Why desktop virtualisation leads the way in the VDI market

Founded in 1987, Praim is a global vendor of Thin Clients and centralised management systems. Thanks to the partnerships with Citrix, IBM, Microsoft, VMware and with the most important systems integrators, Praim is one of the main players on the IT market. Corporate headquarters is located in Trento, Italy. The company is certified ISO 9001.


By Michele Gasparoli, Channel Marketing Manager, Praim

The virtualisation market in general and desktop virtualisation in particular has progressed over the years to support changing business needs.

Until a few years ago, as anyone who implemented a virtual desktop infrastructure would testify, substantial resources and advanced skills both in networking and storage were needed to successfully complete a virtualisation project. These types of installations were adopted only by large customers with wide availability of budget and internal resources for infrastructure management.

The typical virtualised workstations were standardised with well-defined requirements and in little need of change during the years. These preferences came from pre-defined and stable corporate business models that didn’t require frequent changes.

With the evolution of virtual desktop technology it became possible to deliver cheaper, more efficient and customisable desktops. Accordingly, the demand of adoption of such technologies grew strongly including from companies with reduced budgets and in need of highly heterogeneous environments.

The growing market demand to find new solutions that can reduce the complexity and cost of managing traditional IT infrastructure, while ensuring reliability, scalability and usability, has greatly accelerated the development and adoption of these technologies during the last years.

Growing user base

Today, the demand of virtualised workstations is spreading to a wider user base as more organisations take advantage of dynamic and customised virtual desktops.

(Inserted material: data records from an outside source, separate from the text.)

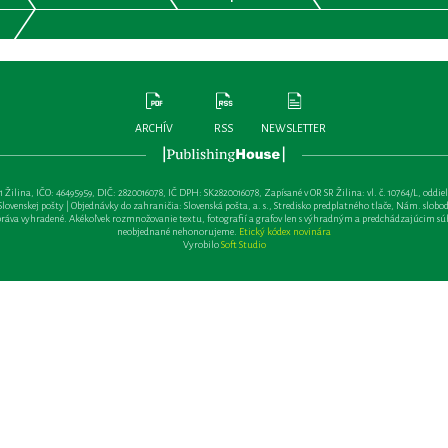
ARCHÍV
RSS
NEWSLETTER
lina, IČO: 46495959, DIČ: 2820016078, IČ DPH: SK2820016078, Zapísané v OR SR Žilina: vl. č. 10764/L, oddiel: Sa 
ovenskej pošty | Objednávky do zahraničia: Slovenská pošta, a. s., Stredisko predplatného tlače, Nám. slobody 
va vyhradené. Akékoľvek rozmnožovanie textu, fotografií a grafov len s výhradným a predchádzajúcim sú
neobjednané nehonorujeme.
Etický kódex novinára
Vyrobilo
Soft Studio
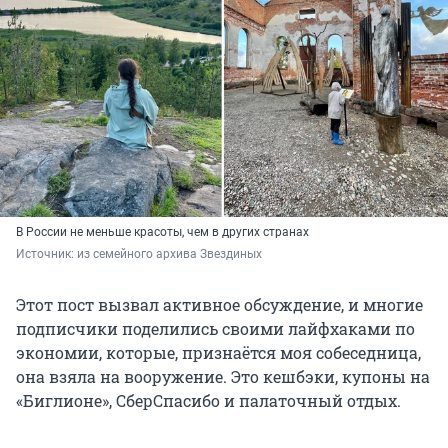
В России не меньше красоты, чем в других странах
Источник: 
из семейного архива Звездиных
Этот пост вызвал активное обсуждение, и многие
подписчики поделились своими лайфхаками по
экономии, которые, признаётся моя собеседница,
она взяла на вооружение. Это кешбэки, купоны на
«Биглионе», СберСпасибо и палаточный отдых.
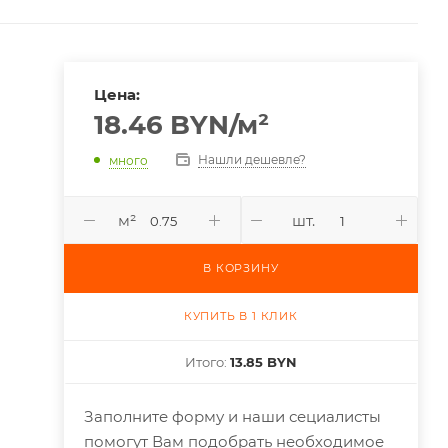
Цена:
18.46
BYN
/м²
Нашли дешевле?
много
м²
шт.
В КОРЗИНУ
КУПИТЬ В 1 КЛИК
Итого:
13.85 BYN
Заполните форму и наши сециалисты
помогут Вам подобрать необходимое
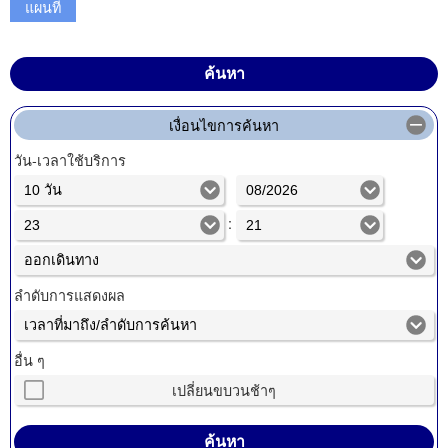
แผนที่
เงื่อนไขการค้นหา
วัน-เวลาใช้บริการ
:
ลำดับการแสดงผล
อื่น ๆ
เปลี่ยนขบวนช้าๆ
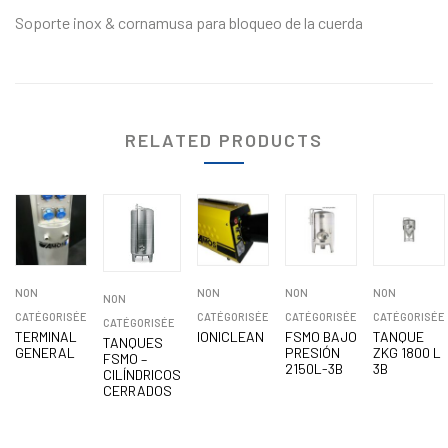
Soporte inox & cornamusa para bloqueo de la cuerda
RELATED PRODUCTS
NON
NON
NON
NON
NON
CATÉGORISÉE
CATÉGORISÉE
CATÉGORISÉE
CATÉGORISÉE
CATÉGORISÉE
TERMINAL
IONICLEAN
FSMO BAJO
TANQUE
TANQUES
GENERAL
PRESIÓN
ZKG 1800 L
FSMO –
2150L-3B
3B
CILÍNDRICOS
CERRADOS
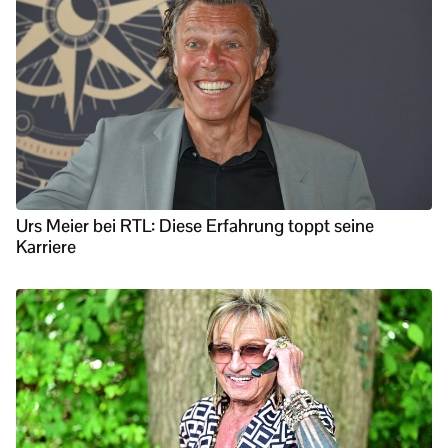
Urs Meier bei RTL: Diese Erfahrung toppt seine
Karriere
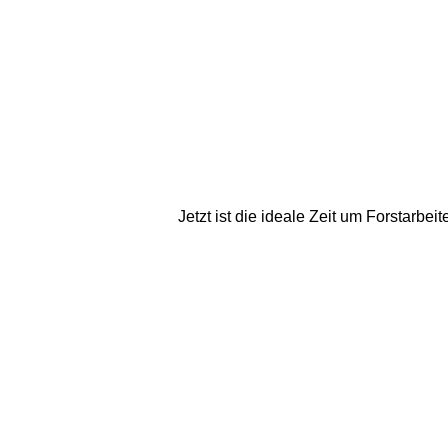
Jetzt ist die ideale Zeit um Forstarbe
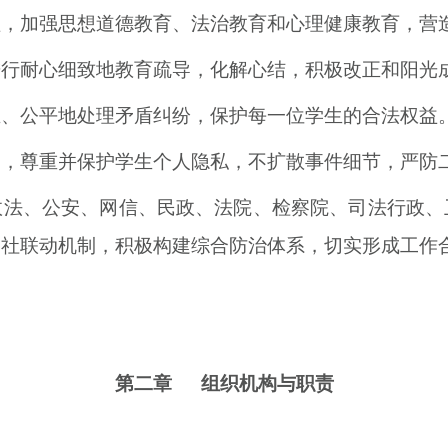
理，加强思想道德教育、法治教育和心理健康教育，营
进行耐心细致地教育疏导，化解心结，积极改正和阳光
正、公平地处理矛盾纠纷，保护每一位学生的合法权益
围，尊重并保护学生个人隐私，不扩散事件细节，严防
政法、公安、网信、民政、法院、检察院、司法行政、
家社联动机制，积极构建综合防治体系，切实形成工作
第二章 组织机构与职责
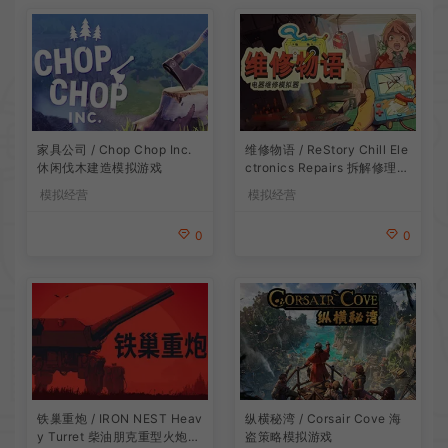
家具公司 / Chop Chop Inc.
维修物语 / ReStory Chill Ele
休闲伐木建造模拟游戏
ctronics Repairs 拆解修理模
拟游戏
模拟经营
模拟经营
0
0
铁巢重炮 / IRON NEST Heav
纵横秘湾 / Corsair Cove 海
y Turret 柴油朋克重型火炮游
盗策略模拟游戏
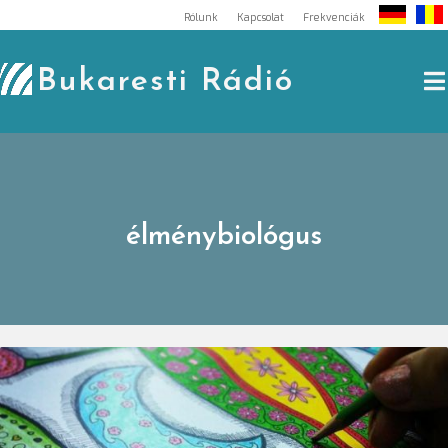
Skip
Rólunk
Kapcsolat
Frekvenciák
to
content
Bukaresti Rádió
élménybiológus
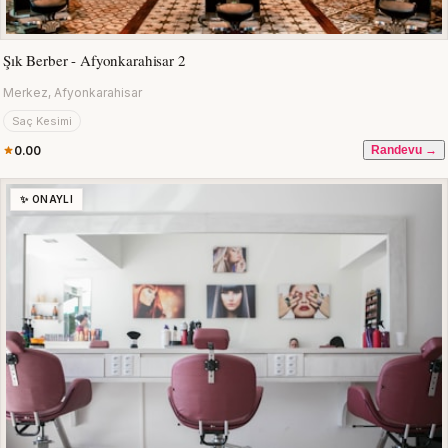
Şık Berber - Afyonkarahisar 2
Merkez, Afyonkarahisar
Saç Kesimi
0.00
Randevu →
✨ ONAYLI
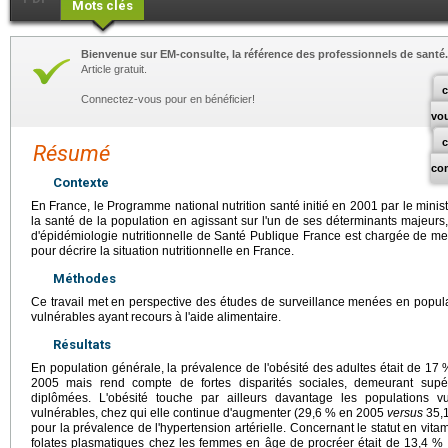
Mots clés
Bienvenue sur EM-consulte, la référence des professionnels de santé.
Article gratuit.
c
Connectez-vous pour en bénéficier!
vo
Résumé
co
Contexte
En France, le Programme national nutrition santé initié en 2001 par le minis
la santé de la population en agissant sur l'un de ses déterminants majeurs, 
d'épidémiologie nutritionnelle de Santé Publique France est chargée de m
pour décrire la situation nutritionnelle en France.
Méthodes
Ce travail met en perspective des études de surveillance menées en popul
vulnérables ayant recours à l'aide alimentaire.
Résultats
En population générale, la prévalence de l'obésité des adultes était de 17 
2005 mais rend compte de fortes disparités sociales, demeurant sup
diplômées. L'obésité touche par ailleurs davantage les populations 
vulnérables, chez qui elle continue d'augmenter (29,6 % en 2005
versus
35,1
pour la prévalence de l'hypertension artérielle. Concernant le statut en vitam
folates plasmatiques chez les femmes en âge de procréer était de 13,4 %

Alongside this deep technology evolution, we have experienced a progressive transformation of the way people use such technologies. The in-house installation of VDI is beginning to give way to hybrid cloud infrastructure. The launch and spread of cloud providers has opened up the adoption of this technology to all companies, bringing down the financial and technological barriers to entry of these resources.

Thanks to the “as a service” deployments the VDI adopter is quickly evolving. From large enterprise to small companies, anyone nowadays can have access to the same level of technology. The provision of the service at a fixed cost and the elimination of the initial infrastructure investment is allowing companies of any size, in any market, to seriously consider VDI as long term solution. This technological solution, reinforced by a new cultural approach around the use of mobile applications, allows users to access the VDI resources regardless the type of endpoint used.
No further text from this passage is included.